Hopefully this isn't a silly error on my part (most likely), but I've come up with a small code example in order to showcase what I feel is an incorrect result from MKL's BLAS 3 dgemm routine. See below:
I'm running this using MKL 10.2.5.035, using g++ 4.4.1 on a 32-bit i686 Linux box. Other MKL routines work splendidly (i.e. I've performed matrix inversion via LU decomposition successfully with the mkl_lapack routines).
The DGEMM routine takes three matrices A,B,C and two scalars \alpha and \beta as input, computes the expression \alpha op(A).op(B) + \beta C, and returns the result in C.
You have aliased A and C, since you use k in their place. The result is 'implementation dependent'. You should not cause input arguments to clobber one another.

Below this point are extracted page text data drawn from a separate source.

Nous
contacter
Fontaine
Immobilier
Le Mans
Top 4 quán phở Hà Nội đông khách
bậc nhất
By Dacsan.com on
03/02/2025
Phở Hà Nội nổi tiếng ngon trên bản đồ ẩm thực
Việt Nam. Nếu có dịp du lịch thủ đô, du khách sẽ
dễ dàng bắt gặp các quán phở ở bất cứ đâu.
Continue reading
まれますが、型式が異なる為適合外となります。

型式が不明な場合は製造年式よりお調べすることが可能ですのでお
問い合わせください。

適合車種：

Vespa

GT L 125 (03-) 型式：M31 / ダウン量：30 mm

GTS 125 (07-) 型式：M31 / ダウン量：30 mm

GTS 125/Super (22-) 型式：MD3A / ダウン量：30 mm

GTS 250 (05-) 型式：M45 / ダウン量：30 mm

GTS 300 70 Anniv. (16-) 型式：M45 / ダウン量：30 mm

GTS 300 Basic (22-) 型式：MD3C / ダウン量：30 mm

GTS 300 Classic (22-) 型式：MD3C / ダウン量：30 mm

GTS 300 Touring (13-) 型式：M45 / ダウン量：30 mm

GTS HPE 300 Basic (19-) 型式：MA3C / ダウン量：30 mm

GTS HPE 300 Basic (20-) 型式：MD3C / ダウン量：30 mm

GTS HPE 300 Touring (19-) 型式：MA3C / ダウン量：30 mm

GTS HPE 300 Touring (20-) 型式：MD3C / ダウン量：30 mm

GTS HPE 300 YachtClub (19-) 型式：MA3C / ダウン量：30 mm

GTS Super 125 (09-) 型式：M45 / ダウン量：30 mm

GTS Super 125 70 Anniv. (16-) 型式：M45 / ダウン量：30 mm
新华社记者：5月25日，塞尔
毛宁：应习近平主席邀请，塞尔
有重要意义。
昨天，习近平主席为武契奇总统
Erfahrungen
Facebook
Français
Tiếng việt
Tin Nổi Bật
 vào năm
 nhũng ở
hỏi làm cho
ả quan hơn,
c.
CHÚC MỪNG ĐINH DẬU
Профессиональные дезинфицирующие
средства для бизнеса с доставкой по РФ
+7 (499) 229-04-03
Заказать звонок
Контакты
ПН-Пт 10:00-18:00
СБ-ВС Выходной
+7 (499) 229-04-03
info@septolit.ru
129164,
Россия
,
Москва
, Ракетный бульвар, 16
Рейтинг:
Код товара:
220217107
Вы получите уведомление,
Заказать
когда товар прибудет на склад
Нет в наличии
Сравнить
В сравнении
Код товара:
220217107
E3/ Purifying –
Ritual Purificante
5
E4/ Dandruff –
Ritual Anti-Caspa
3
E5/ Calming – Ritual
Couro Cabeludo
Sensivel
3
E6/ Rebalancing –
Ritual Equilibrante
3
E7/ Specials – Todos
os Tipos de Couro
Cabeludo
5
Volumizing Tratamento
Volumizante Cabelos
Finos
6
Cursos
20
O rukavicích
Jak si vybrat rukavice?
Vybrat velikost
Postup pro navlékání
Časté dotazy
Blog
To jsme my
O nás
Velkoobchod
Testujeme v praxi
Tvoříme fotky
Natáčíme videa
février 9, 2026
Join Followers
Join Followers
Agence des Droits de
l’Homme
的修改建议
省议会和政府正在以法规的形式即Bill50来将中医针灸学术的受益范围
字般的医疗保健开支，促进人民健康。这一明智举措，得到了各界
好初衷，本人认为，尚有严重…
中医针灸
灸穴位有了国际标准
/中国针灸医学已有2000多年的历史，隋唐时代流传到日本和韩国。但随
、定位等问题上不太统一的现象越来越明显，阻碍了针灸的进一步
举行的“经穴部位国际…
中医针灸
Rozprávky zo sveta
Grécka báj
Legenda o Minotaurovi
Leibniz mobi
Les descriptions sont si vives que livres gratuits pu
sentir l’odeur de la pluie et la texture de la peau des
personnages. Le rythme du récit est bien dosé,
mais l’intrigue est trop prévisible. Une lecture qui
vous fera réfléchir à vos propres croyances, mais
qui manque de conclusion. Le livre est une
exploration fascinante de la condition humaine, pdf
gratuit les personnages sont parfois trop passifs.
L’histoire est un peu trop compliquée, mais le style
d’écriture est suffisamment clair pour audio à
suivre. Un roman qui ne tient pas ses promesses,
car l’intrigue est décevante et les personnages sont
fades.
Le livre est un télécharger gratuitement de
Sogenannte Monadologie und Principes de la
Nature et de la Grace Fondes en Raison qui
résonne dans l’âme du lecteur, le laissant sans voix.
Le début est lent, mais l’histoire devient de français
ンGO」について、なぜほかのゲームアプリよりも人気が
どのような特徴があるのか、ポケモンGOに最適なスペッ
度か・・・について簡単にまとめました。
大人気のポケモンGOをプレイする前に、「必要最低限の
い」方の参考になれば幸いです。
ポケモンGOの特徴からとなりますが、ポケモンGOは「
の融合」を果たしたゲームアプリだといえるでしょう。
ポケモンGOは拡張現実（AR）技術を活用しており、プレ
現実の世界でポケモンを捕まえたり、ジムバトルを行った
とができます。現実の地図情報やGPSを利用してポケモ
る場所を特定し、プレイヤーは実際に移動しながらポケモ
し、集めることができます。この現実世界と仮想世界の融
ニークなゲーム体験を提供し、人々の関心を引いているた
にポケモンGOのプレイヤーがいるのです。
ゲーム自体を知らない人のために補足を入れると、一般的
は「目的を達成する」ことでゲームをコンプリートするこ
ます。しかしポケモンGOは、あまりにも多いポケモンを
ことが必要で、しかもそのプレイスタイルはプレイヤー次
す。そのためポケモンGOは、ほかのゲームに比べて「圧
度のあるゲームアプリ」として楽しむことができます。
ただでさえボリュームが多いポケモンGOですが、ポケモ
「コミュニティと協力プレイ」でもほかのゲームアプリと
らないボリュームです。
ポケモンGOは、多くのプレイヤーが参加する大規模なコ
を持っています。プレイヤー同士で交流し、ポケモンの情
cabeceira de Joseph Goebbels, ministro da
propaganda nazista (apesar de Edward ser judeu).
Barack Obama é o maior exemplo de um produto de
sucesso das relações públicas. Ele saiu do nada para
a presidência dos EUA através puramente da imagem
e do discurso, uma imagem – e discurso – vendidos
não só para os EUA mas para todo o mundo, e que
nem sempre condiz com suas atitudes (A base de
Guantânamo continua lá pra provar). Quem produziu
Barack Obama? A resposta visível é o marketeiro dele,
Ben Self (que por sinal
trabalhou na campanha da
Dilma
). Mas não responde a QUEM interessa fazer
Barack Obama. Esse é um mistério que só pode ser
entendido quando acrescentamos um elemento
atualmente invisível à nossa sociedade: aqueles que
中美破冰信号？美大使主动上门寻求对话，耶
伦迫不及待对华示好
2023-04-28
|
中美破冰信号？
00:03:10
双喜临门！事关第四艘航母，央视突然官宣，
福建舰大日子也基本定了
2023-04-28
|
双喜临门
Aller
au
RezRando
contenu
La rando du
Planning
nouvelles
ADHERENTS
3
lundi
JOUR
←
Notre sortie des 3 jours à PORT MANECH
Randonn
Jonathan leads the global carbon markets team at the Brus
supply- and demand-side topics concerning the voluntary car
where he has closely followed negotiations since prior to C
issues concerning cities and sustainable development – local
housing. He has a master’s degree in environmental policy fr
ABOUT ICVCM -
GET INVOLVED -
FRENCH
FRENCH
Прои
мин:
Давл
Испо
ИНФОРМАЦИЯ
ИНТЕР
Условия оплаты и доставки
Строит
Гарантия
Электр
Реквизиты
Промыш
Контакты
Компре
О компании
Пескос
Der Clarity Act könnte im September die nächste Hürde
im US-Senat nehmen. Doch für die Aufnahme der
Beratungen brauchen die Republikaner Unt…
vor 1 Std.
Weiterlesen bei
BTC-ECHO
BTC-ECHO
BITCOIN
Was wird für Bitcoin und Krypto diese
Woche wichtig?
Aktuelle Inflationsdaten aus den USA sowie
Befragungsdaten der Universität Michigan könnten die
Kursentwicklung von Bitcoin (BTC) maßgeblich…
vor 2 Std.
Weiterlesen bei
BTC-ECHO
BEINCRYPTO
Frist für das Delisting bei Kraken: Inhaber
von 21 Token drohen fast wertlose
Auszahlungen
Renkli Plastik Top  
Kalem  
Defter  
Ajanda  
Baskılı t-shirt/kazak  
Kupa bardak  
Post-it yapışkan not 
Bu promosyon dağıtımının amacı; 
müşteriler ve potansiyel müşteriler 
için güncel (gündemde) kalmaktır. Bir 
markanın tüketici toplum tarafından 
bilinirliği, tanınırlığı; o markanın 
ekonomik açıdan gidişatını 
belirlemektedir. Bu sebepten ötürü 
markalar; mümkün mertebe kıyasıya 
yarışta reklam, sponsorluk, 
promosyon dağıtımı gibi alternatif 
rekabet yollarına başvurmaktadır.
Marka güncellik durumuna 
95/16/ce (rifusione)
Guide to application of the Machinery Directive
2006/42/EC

The MKL implementation has this feature. If \beta is zero, as in your example, C need not be set initially, since MKL will notice that \beta is zero, and zero out C before adding \alpha op(A).op(B). However, that has the effect of zeroing your A before it got used, since you made A and C one and the same; that is why the result is a null matrix.
Use another matrix, R, say, in place of the 13th argument, and print that after DGEMM has finished. You will get the correct result.
BLAS routines have been used millions of times over many decades. It is very improbable that errors in them would have remained unnoticed for so long!